Bazoum, les autres, et l’avenir politique : Derrière le silence des alliés une velléité d’indépendance…

Bazoum, les autres, et l’avenir politique : Derrière le silence des alliés une velléité d’indépendance…Il y a trop de silence au coeur du pouvoir ces derniers temps. Depuis la révélation des résultats de l’audit au ministère de la défense, l’on n’entend plus personne parler : tous se terrent comme face à l’imminence de l’explosion d’une bombe sociale. Faut-il croire à la latence de cassures à l’intérieur d’une majorité arithmétique, fragile par ses fondations incertaines qui s’effritent doucement de l’intérieur, de jour en jour ? On aurait cru depuis quelques temps, qu’à l’intérieur du pouvoir, les hommes, depuis que certains partis politiques ont annoncé qu’ils se lançaient dans les prochaines joutes électorales, ont commencé à se méfier les uns des autres. La Renaissance fait face à ses contradictions internes avec le plus souvent, des acteurs politiques qui, dans le fait, ne se sont jamais aimés mais que des calculs ont poussé à marcher ensemble, taisant dans l’aventure leurs contradictions.

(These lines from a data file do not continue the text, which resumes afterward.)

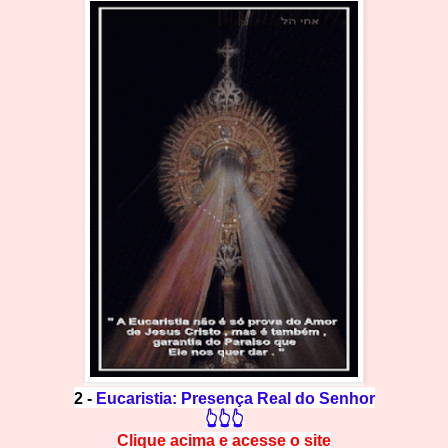
2 -
Eucaristia: Presença Real do Senhor
👆👆👆
Clique acima e
a
cesse
o site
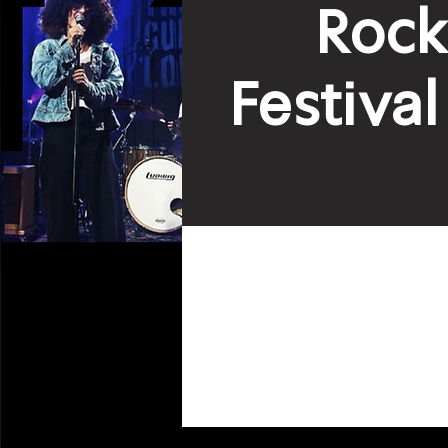
Rock
Festival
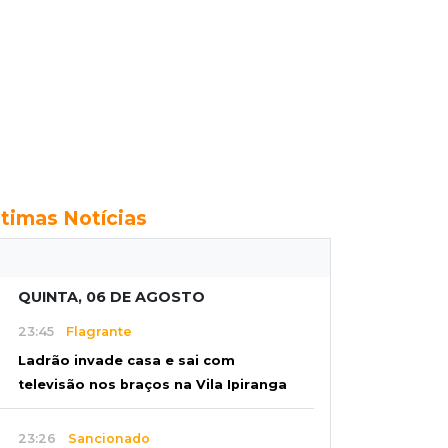
ltimas Notícias
QUINTA, 06 DE AGOSTO
23:45
Flagrante
Ladrão invade casa e sai com
televisão nos braços na Vila Ipiranga
23:26
Sancionado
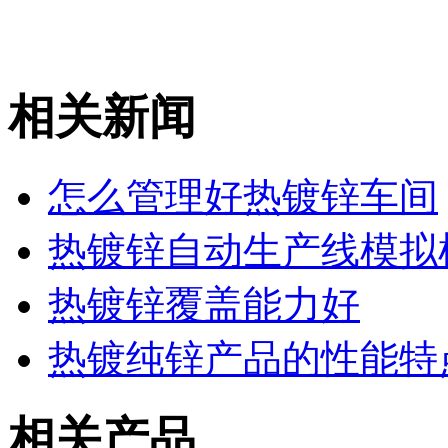
相关新闻
怎么管理好热镀锌车间
热镀锌自动生产线模拟
热镀锌覆盖能力好
热镀纯锌产品的性能特
相关产品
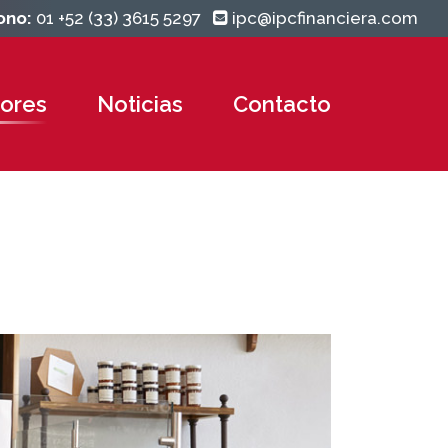
ono:
01 +52 (33)
3615 5297
ipc@ipcfinanciera.com
ores
Noticias
Contacto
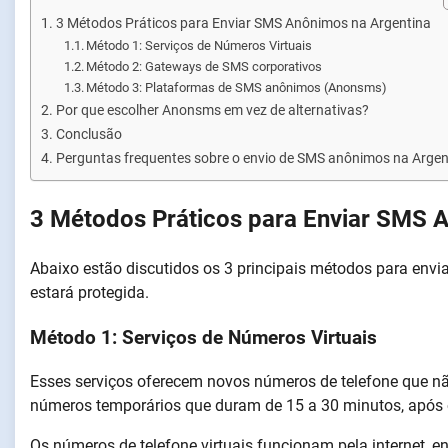
3 Métodos Práticos para Enviar SMS Anônimos na Argentina
Método 1: Serviços de Números Virtuais
Método 2: Gateways de SMS corporativos
Método 3: Plataformas de SMS anônimos (Anonsms)
Por que escolher Anonsms em vez de alternativas?
Conclusão
Perguntas frequentes sobre o envio de SMS anônimos na Argen
3 Métodos Práticos para Enviar SMS 
Abaixo estão discutidos os 3 principais métodos para env
estará protegida.
Método 1: Serviços de Números Virtuais
Esses serviços oferecem novos números de telefone que nã
números temporários que duram de 15 a 30 minutos, após 
Os números de telefone virtuais funcionam pela internet, 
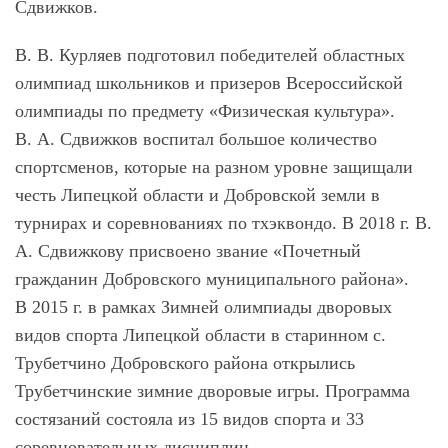
Сдвижков.
В. В. Курляев подготовил победителей областных
олимпиад школьников и призеров Всероссийской
олимпиады по предмету «Физическая культура».
В. А. Сдвижков воспитал большое количество
спортсменов, которые на разном уровне защищали
честь Липецкой области и Добровской земли в
турнирах и соревнованиях по тхэквондо. В 2018 г. В.
А. Сдвижкову присвоено звание «Почетный
гражданин Добровского муниципального района».
В 2015 г. в рамках Зимней олимпиады дворовых
видов спорта Липецкой области в старинном с.
Трубетчино Добровского района открылись
Трубетчинские зимние дворовые игры. Программа
состязаний состояла из 15 видов спорта и 33
соревновательных дисциплин.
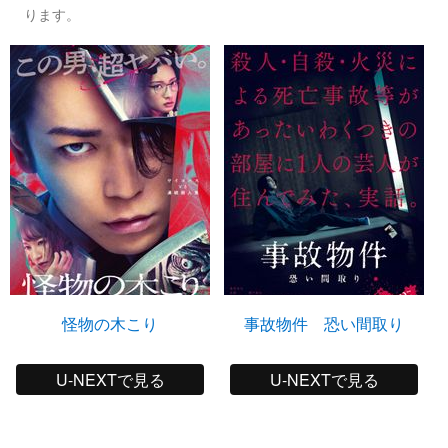
ります。
怪物の木こり
事故物件 恐い間取り
U-NEXTで見る
U-NEXTで見る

Bien d’acteurs n’y sont partis parce que la disette était devenue pour eux insupportables et d’autres, sans vision, ont fait le choix de pactiser avec ce qui serait Satan pour faire mal à un autre, ne pouvant comprendre que jamais le malheur d’un homme n’a pu faire le bonheur d’un autre.

Mais pourquoi, ne peut-on plus entendre les voix élogieuses d’alliés politiques qui sont réduits à se faire les griots d’un autre ? Ont-ils fini par se dégoûter de ce rôle pour lequel ils n’avaient aucune reconnaissance de la. part des «maîtres» ? Bazoum pouvait même se moquer d’eux, leur rappelant, s’il en est besoin, qu’ils ne sont allés chercher personne, et que tous seraient venus par eux-mêmes car ne pouvant pas, comme eux l’auraient réussi pendant des années d’opposition, résister dans la précarité qu’impose le statut assumé d’opposant.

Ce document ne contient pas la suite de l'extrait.